Top of Extracted records

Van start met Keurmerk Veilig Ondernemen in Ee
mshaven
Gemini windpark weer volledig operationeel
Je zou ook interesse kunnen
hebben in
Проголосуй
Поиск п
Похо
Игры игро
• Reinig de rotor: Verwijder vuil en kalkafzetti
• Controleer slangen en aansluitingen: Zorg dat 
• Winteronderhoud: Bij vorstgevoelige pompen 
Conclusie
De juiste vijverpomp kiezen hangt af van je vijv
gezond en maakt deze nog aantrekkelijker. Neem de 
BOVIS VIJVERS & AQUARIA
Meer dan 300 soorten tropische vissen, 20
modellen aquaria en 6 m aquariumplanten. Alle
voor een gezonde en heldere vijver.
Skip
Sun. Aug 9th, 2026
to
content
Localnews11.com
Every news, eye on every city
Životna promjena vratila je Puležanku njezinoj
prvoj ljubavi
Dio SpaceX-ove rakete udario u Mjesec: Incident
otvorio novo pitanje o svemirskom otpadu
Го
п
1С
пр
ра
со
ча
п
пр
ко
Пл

Bottom of Extracted records
Top of Extracted records

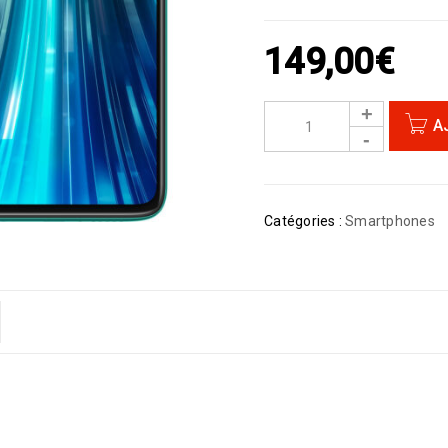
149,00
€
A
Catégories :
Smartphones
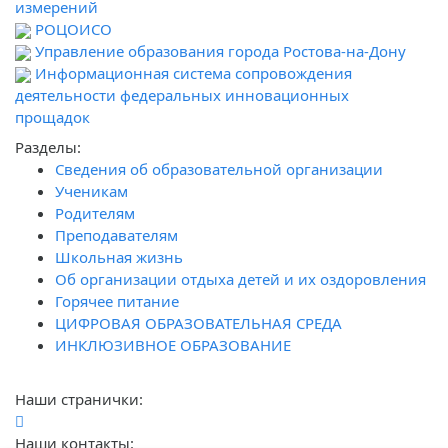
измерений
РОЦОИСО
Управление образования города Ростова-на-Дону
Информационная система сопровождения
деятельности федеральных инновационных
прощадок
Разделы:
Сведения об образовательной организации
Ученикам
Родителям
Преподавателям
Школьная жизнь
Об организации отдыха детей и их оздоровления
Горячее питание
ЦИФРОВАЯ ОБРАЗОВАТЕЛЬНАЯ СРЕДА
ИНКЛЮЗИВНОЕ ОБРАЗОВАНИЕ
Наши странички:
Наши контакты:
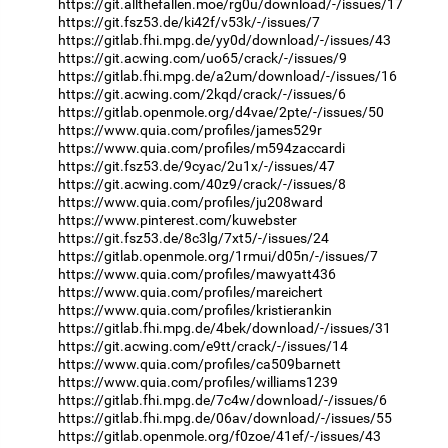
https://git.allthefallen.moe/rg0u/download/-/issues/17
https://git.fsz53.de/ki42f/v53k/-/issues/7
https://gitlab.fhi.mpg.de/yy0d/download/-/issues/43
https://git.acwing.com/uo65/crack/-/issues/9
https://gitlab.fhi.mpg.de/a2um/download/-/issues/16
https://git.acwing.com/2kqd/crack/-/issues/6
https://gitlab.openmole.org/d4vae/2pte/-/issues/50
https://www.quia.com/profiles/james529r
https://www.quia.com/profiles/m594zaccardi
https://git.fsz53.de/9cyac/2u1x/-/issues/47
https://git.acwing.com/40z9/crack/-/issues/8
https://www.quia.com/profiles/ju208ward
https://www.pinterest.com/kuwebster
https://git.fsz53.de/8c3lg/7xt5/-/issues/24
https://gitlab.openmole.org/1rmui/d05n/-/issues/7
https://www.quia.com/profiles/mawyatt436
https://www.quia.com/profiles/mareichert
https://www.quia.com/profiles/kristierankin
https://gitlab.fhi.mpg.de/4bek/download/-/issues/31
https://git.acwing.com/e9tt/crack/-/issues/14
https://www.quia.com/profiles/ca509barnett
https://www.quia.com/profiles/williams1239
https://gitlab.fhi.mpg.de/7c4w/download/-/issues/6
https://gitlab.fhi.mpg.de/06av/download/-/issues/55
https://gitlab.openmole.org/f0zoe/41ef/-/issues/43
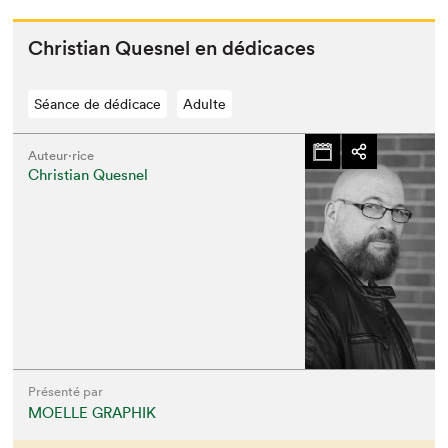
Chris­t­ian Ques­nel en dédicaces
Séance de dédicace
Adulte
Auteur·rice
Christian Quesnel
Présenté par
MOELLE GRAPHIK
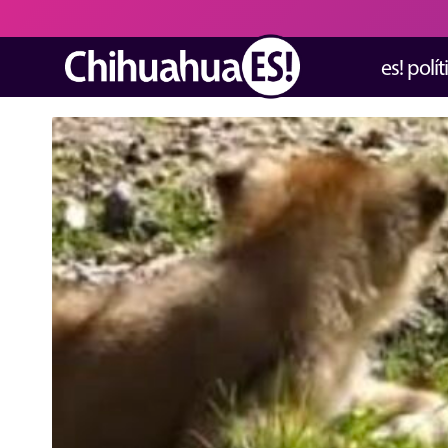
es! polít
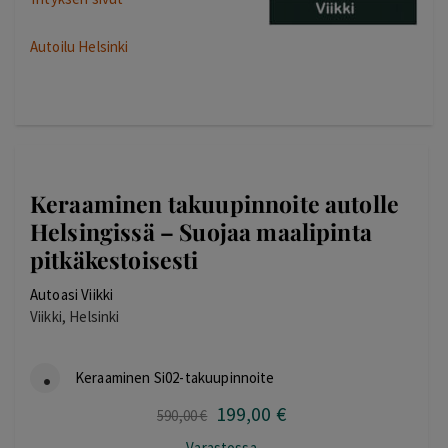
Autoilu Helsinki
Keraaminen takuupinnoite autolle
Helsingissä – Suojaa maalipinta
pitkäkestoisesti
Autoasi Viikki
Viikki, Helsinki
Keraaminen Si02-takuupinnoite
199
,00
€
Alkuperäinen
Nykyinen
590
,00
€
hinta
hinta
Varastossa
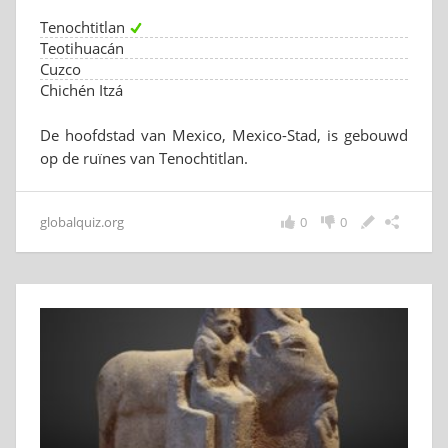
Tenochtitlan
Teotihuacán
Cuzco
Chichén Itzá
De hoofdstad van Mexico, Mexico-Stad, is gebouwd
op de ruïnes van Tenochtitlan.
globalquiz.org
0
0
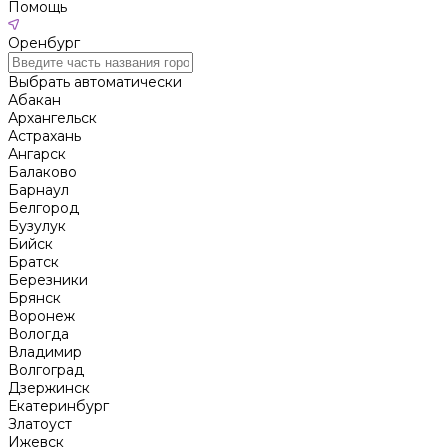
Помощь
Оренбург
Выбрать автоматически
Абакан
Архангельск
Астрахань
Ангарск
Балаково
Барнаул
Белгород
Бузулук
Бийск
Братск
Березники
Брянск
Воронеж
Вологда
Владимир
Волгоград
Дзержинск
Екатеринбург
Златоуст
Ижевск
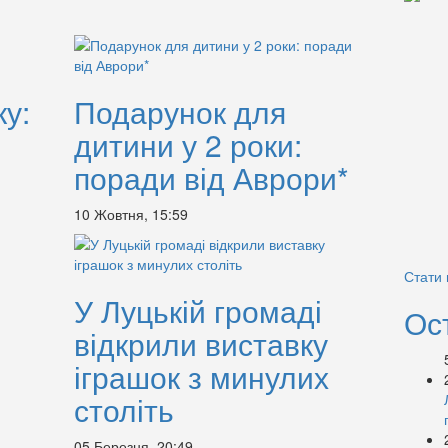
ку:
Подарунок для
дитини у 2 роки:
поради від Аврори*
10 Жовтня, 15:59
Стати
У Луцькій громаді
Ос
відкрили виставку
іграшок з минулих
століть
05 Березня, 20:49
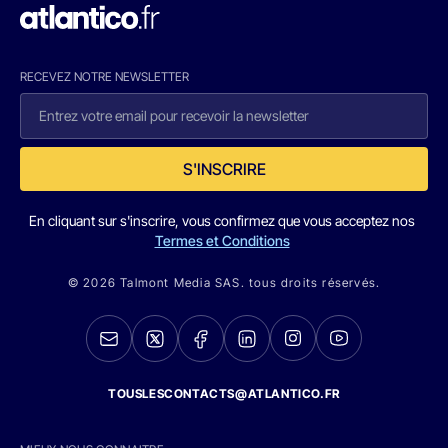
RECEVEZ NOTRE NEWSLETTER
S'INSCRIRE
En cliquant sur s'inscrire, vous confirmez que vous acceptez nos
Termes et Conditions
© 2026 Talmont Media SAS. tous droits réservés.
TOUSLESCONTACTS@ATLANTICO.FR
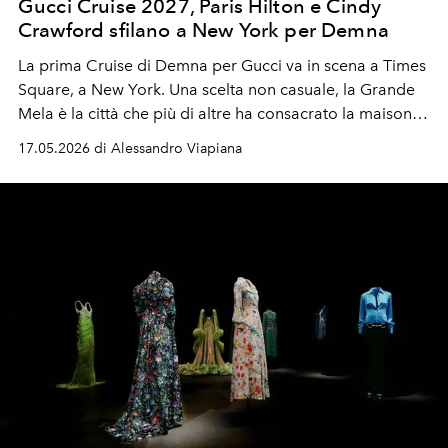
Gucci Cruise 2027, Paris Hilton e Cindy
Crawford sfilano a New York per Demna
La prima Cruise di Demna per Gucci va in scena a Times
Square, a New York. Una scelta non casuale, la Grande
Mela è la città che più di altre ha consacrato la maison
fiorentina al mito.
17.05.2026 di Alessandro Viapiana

Bottom of Extracted records
Top of Extracted records

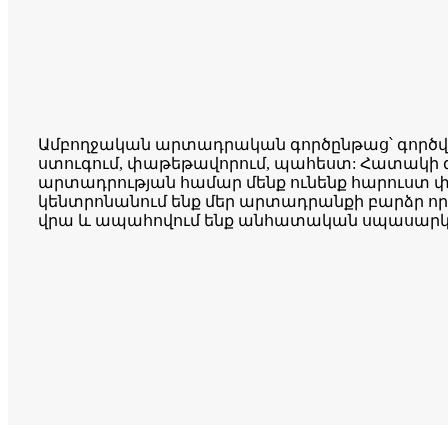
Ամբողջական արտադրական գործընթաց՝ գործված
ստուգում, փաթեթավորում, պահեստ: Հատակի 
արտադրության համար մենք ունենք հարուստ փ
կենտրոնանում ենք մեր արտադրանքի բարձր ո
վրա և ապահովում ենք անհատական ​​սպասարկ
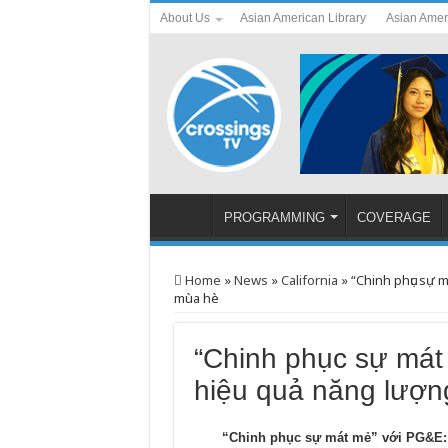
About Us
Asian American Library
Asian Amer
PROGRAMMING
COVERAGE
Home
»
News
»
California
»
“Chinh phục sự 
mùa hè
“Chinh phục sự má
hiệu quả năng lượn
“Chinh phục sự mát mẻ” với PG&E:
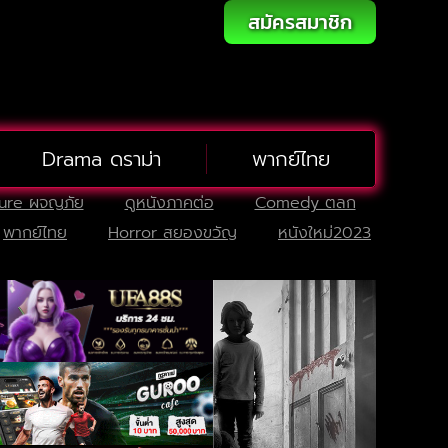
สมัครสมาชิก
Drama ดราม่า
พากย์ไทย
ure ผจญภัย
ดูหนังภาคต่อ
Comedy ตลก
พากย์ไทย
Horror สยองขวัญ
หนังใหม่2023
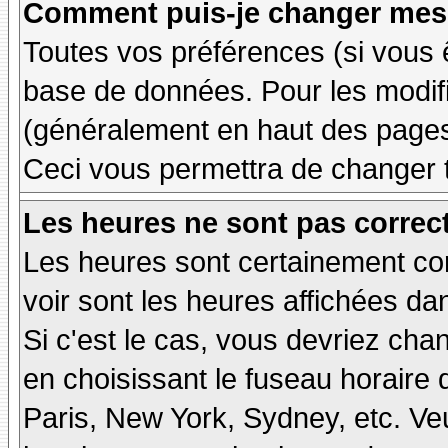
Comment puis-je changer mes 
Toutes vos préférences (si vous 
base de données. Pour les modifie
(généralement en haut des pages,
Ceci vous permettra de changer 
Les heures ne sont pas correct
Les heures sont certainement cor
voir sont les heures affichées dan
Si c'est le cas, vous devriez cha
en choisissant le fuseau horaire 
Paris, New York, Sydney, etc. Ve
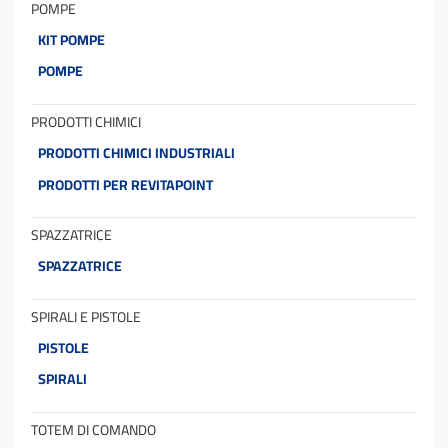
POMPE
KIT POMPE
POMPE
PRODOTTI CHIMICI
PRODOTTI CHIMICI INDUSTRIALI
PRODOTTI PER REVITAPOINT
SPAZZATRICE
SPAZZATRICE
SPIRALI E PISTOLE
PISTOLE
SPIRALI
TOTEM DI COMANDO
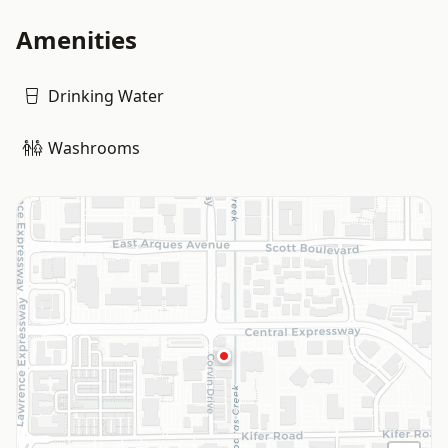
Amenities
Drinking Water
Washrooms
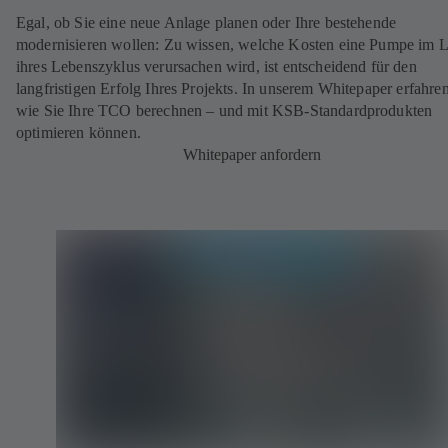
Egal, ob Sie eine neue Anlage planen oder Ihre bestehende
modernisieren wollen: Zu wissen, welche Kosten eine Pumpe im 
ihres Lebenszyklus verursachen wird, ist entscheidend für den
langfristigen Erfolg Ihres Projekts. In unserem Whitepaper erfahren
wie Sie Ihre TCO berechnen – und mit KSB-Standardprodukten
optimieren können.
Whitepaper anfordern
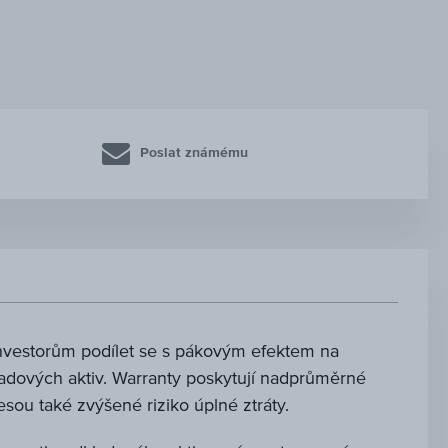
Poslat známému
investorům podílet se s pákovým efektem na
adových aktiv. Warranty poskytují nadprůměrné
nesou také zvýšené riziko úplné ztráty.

Bottom of Extracted records

**Task instructions**
Return every line of the records in which the word "crack" is found.

**Written solution**
https://git.acwing.com/uo65/crack/-/issues/9
https://git.acwing.com/2kqd/crack/-/issues/6
https://git.acwing.com/40z9/crack/-/issues/8
https://git.acwing.com/e9tt/crack/-/issues/14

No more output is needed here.